Do missed errors matter?

Given previous observation that all reported defects will not be fixed, tool-smiths may naively assume then the defects that have not been reported do not matter. However, unreported defects or False Negatives do matter as clients often-times deliberately introduce a defect into the source code, for a tool to detect. Not finding such defects leads to tool being labeled inefficient and loss of business. Thus, False Negatives must be taken seriously.

Churn

Users really want the same result from run to run.

Authors argue that the tool users often do not take it kindly for the different output generated by the tool over relseases attributed to analysis.
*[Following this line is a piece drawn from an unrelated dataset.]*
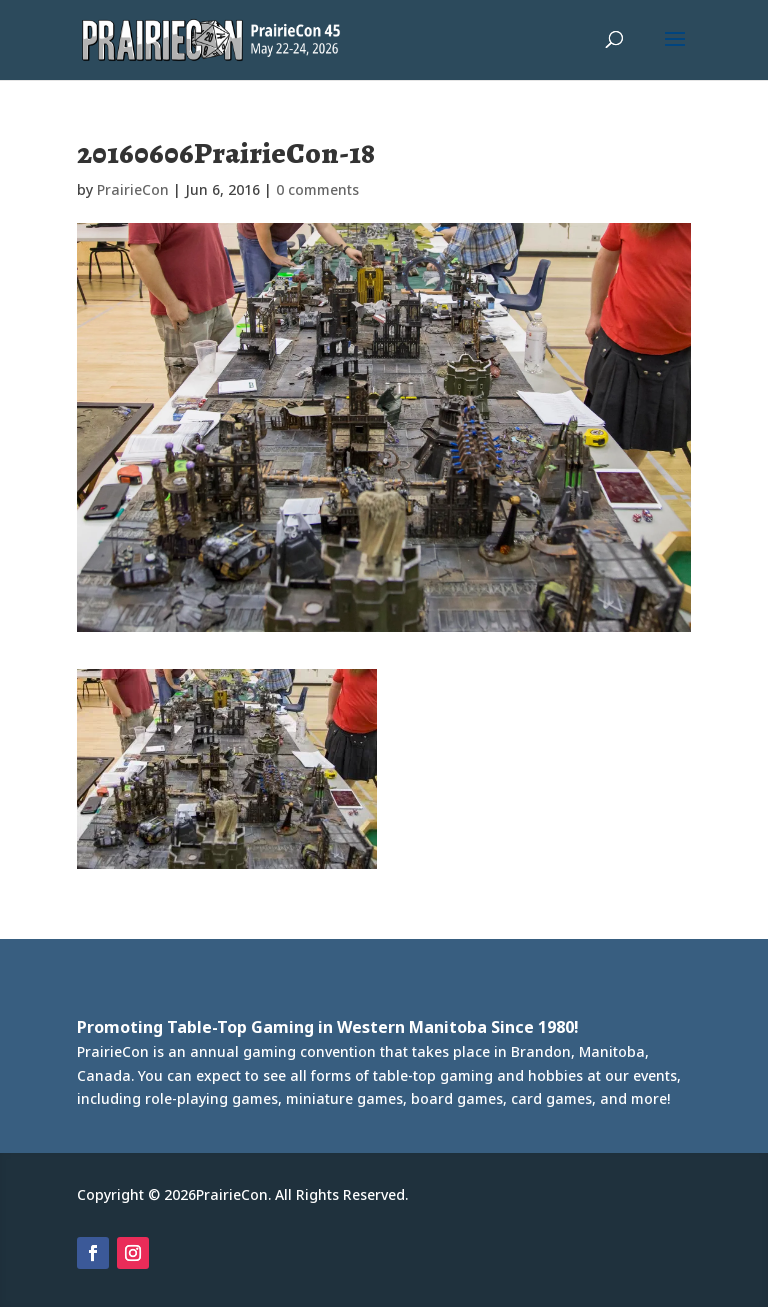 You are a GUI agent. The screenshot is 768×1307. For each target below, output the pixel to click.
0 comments (317, 189)
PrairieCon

However, there is gradual shift in the industry towards DevOps : a rapid and incremental releases of software systems. Given this shift of paradigm, it will be intersting to see whether the churn property as described by authors will still hold.

Myth: More analysis is always good.

While nondeterministic analysis might cause problems, it seems that adding more deterministic analysis is always good. Bring on path sensitivity! Theorem proving! SAT solvers! Unfortunately, no.

Authors argue that best analysis are those that can run cheaply and efficiently even though being non-deterministic. A sentiment that has been echoed by Sadowski and colleagues in their work: Tricorder: Building a Program Analysis Ecosystem.

No bug is too foolish to check for.

Authors state that given enough code, developers will write almost anything you can think of. They argue that foolish defects are typically of the serious nature.

False Positives

False positives do matter. In our experience, more than 30% easily cause problems.

Authors present a very different take on why false postives matter. From a business perspective, an expensive tool needs someone with power from client side to champion it. Such people often have at-least one enemy. Having false positives (a significant number of them) is equivalent to supplying ammunition that would embarrass the tool champion internally, resulting in loss of business.

This observation forced me to think of false positives in a social light as opposed to a statistical measure that I am used to. :smile:

Overall, I throughly enjoyed reading this article.